Do not begin any remark with "Say."
When applying for a ticket avoid trying to make conversation. If you must talk let the weather alone. St. Peter cares not a damn for the weather. And don't ask him what time the 4.30 train goes; there aren't any trains in heaven, except through trains, and the less information you get about them the better for you.
You can ask him for his autograph--there is no harm in that--but be careful and don't remark that it is one of the penalties of greatness. He has heard that before.
Don't try to kodak him. Hell is full of people who have made that mistake.
Leave your dog outside. Heaven goes by favor. If it went by merit you would stay out and the dog would go in.

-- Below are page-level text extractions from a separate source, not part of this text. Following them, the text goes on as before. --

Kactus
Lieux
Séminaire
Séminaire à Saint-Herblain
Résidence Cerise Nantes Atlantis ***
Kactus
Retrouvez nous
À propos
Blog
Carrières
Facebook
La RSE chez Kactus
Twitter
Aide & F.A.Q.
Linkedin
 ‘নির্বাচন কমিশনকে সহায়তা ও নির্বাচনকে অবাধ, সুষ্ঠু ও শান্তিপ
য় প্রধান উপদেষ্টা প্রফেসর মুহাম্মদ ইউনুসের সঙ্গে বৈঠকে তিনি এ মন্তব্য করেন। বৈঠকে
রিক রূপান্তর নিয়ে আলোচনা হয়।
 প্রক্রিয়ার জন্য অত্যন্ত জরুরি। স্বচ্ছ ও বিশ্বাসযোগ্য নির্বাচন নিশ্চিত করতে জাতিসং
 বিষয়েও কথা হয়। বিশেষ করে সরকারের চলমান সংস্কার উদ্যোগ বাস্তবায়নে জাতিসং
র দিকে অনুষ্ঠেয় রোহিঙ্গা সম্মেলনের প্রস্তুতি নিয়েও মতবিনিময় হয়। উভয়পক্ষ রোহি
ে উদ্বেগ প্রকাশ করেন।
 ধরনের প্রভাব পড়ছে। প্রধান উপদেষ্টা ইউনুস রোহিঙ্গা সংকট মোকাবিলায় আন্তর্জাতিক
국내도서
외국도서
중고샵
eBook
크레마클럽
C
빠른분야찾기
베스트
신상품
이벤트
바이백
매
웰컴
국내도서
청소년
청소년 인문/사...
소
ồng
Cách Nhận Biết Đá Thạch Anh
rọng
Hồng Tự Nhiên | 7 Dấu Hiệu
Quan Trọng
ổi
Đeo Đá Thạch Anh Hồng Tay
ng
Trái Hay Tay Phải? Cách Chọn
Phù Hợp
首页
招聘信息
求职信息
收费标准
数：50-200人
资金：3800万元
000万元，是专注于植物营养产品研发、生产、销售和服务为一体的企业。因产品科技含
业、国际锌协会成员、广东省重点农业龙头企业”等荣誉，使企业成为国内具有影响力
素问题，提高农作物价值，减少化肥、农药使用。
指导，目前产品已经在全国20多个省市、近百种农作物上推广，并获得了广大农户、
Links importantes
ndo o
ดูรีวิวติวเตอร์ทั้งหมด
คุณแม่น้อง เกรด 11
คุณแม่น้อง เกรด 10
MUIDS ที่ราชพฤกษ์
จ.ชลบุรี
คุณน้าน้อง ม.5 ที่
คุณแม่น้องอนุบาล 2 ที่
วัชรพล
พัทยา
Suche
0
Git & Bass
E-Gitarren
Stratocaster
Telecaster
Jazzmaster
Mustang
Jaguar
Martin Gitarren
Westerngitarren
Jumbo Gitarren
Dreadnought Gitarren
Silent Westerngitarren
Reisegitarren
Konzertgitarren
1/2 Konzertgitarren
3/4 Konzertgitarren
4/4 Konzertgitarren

You will be wanting to slip down at night and smuggle water to those poor little chaps (the infant damned), but don't you try it. You would be caught, and nobody in heaven would respect you after that.
Explain to Helen why I don't come. If you can.
There were several pages of this counsel. One paragraph was written in shorthand. I meant to ask him to translate it; but there were many other things to think of, and I did not remember.